Instructor: Sharon Rider (email@example.com)
Grade scale: no credit (U), pass (G).
Venue: Room 4-0020, English Park Campus.
To register, please contact Johan Boberg (firstname.lastname@example.org).
After completing the course, the students are expected to be able to:
- account for the basic ideas covered in the course, and relate different arguments concerning the meaning and purpose(s) of the university to each other;
- describe the key features of the different arguments about the relation between the university as an institution and the aims of science, culture, politics and the market;
- analyze the notions of learning, thinking and knowing embedded in the different accounts;
- formulate an independent assessment of the strengths and weaknesses of these conceptions for understanding contemporary problems in higher education, professional training and research
What is a university, and what is its relation to society, the State and the individual? The course concerns the role of higher education particularly as an institution in modern liberal democracies. It raises questions concerning how the form, function, organization, governance and content of teaching, research and professional training and accreditation instantiate both implicit and explicit epistemic, aesthetic and ethical assumptions. These seemingly abstract categories will be examined in terms of conceptual relations analyzed in historical context in order to cast light on the university today as both agent and object of social, political and cultural change.

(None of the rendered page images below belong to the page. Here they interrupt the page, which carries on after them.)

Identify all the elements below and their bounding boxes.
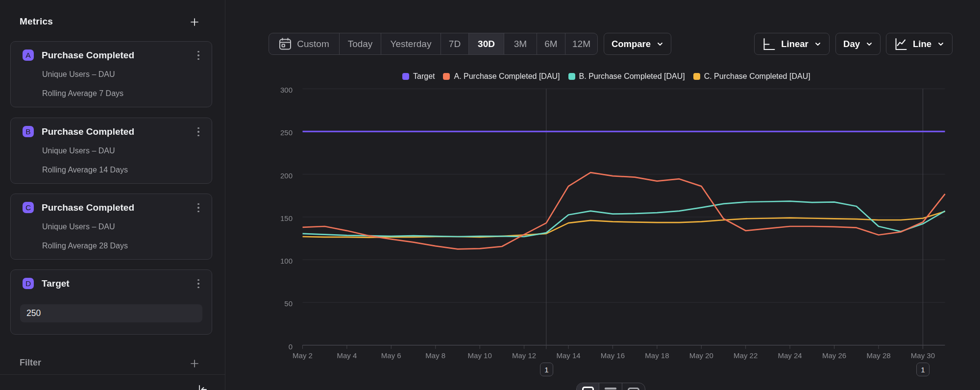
svg-text:May 14: May 14 [556, 351, 580, 360]
svg-text:May 18: May 18 [645, 351, 669, 360]
svg-text:May 22: May 22 [734, 351, 758, 360]
svg-text:May 12: May 12 [512, 351, 536, 360]
svg-text:May 10: May 10 [468, 351, 492, 360]
svg-text:250: 250 [280, 128, 293, 137]
svg-text:150: 150 [280, 214, 293, 222]
svg-text:May 8: May 8 [425, 351, 445, 360]
svg-text:May 30: May 30 [911, 351, 935, 360]
svg-text:May 4: May 4 [337, 351, 357, 360]
svg-text:May 2: May 2 [293, 351, 313, 360]
svg-text:0: 0 [289, 342, 293, 351]
svg-text:May 16: May 16 [601, 351, 625, 360]
svg-text:100: 100 [280, 257, 293, 265]
svg-text:May 6: May 6 [381, 351, 401, 360]
svg-text:200: 200 [280, 171, 293, 180]
svg-text:May 24: May 24 [778, 351, 802, 360]
svg-text:May 26: May 26 [822, 351, 846, 360]
svg-text:50: 50 [284, 299, 293, 308]
svg-text:May 28: May 28 [866, 351, 890, 360]
svg-text:May 20: May 20 [689, 351, 713, 360]
svg-text:300: 300 [280, 86, 293, 94]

We will concentrate on certain conceptual questions and problems associated with the idea of a university and its development, i.e. with the meaning of and relationship between such diverse notions as “research”, “scholarship”, “higher education”, “culture”, “critical thinking”, “scientific training”, “professional judgment”, “citizenship”, Bildung, etc., especially with regard to the place of the university in a geopolitical and economic context. The primary “expected outcome” of the course is that the student will have improved his or her capacity to formulate, analyze and reason independently and systematically about a concrete problem regarding the nature of knowledge production and science in all its complexity while retaining and developing focus and clarity.
The course will be conducted in English.
Instruction will take the form of seminars in which the participants are expected to have read the texts to be discussed in advance. If a student cannot attend two or more seminars, s/he will be required to submit a reaction paper (500 words) for each seminar missed, analyzing and interpreting the readings for that session. A few of the readings will be preceded by guest lectures, according to the schedule below.
The examination consists of a final paper of 5,000-6,000 words on a theme related to the course, the topic of which will be decided in consultation with the instructor. Attendance in the seminars is mandatory; active engagement displaying a high degree of preparedness and commitment will be contribute to and be reflected in the final grade. The final seminar will consist of students presenting and discussing their papers with each other. The final version of the papers shall be submitted no later than 31 October.
The course literature consists of selections from The Idea of a University: A Reader, Volume I. Eds. M.A. Peters & R. Barnett (New York: Peter Lang 2018) and selections from Pierre Bourdieu, Homo Academicus, (Redwood City: Stanford University Press,1988 ).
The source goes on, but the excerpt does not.